══ RECORDS

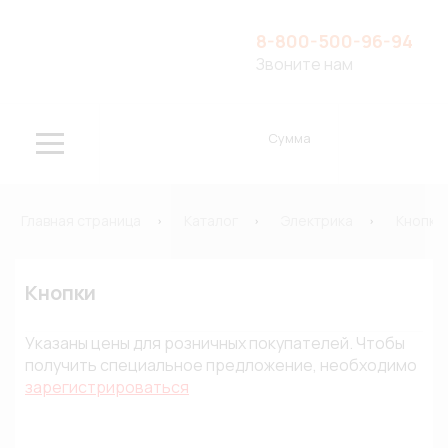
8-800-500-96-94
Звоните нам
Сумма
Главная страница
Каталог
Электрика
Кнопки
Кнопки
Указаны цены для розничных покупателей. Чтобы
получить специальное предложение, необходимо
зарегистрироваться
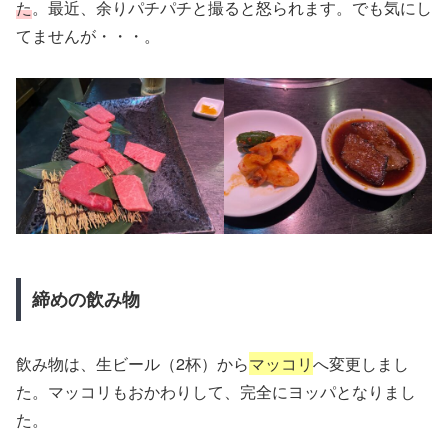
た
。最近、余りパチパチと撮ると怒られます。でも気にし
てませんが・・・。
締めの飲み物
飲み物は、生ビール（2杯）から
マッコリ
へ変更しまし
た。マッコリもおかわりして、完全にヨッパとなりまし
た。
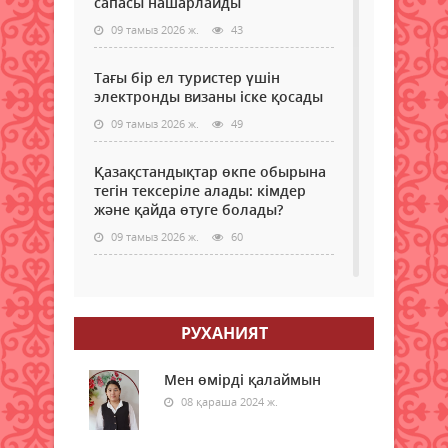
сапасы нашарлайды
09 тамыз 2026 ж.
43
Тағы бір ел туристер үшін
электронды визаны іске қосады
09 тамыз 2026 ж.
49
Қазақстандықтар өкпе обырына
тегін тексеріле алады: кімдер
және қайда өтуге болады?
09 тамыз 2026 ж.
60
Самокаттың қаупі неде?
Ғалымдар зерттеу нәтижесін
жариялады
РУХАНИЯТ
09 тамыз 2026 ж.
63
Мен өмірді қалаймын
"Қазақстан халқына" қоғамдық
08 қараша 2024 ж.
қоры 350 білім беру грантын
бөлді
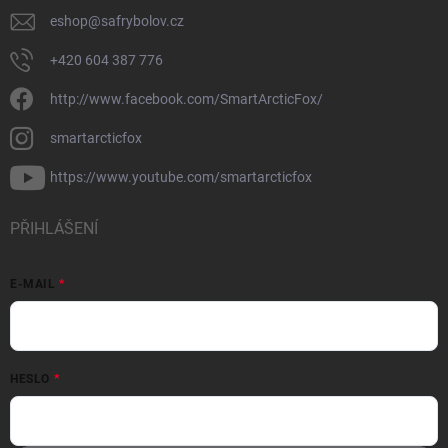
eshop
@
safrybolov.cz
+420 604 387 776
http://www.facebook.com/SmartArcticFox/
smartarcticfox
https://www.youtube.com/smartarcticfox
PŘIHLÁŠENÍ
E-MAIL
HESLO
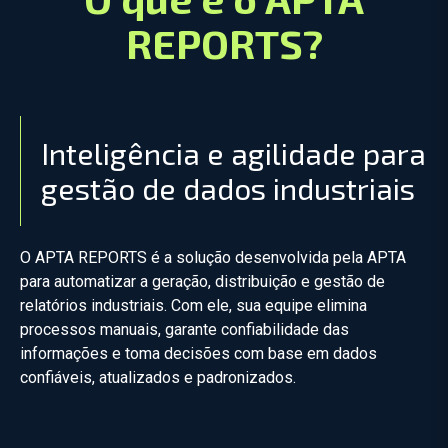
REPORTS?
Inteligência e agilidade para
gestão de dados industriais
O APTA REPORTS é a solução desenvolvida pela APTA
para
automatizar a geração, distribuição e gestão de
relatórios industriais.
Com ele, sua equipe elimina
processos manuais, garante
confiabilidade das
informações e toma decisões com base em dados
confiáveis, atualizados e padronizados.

════

WHAT YOU ARE ASKED TO DO: Take the preceding listing and transcribe it exactly, skipping the pictures.

OUTPUT FOR THIS TASK:
8-800-500-96-94
Звоните нам
Сумма
Главная страница
Каталог
Электрика
Кнопки
Кнопки
Указаны цены для розничных покупателей. Чтобы
получить специальное предложение, необходимо
зарегистрироваться
た
。最近、余りパチパチと撮ると怒られます。でも気にし
てませんが・・・。
締めの飲み物
飲み物は、生ビール（2杯）から
マッコリ
へ変更しまし
た。マッコリもおかわりして、完全にヨッパとなりまし
た。
сапасы нашарлайды
09 тамыз 2026 ж.
43
Тағы бір ел туристер үшін
электронды визаны іске қосады
09 тамыз 2026 ж.
49
Қазақстандықтар өкпе обырына
тегін тексеріле алады: кімдер
және қайда өтуге болады?
09 тамыз 2026 ж.
60
Самокаттың қаупі неде?
Ғалымдар зерттеу нәтижесін
жариялады
РУХАНИЯТ
09 тамыз 2026 ж.
63
Мен өмірді қалаймын
"Қазақстан халқына" қоғамдық
08 қараша 2024 ж.
қоры 350 білім беру грантын
бөлді
eshop
@
safrybolov.cz
+420 604 387 776
http://www.facebook.com/SmartArcticFox/
smartarcticfox
https://www.youtube.com/smartarcticfox
PŘIHLÁŠENÍ
E-MAIL
HESLO
REPORTS?
Inteligência e agilidade para
gestão de dados industriais
O APTA REPORTS é a solução desenvolvida pela APTA
para
automatizar a geração, distribuição e gestão de
relatórios industriais.
Com ele, sua equipe elimina
processos manuais, garante
confiabilidade das
informações e toma decisões com base em dados
confiáveis, atualizados e padronizados.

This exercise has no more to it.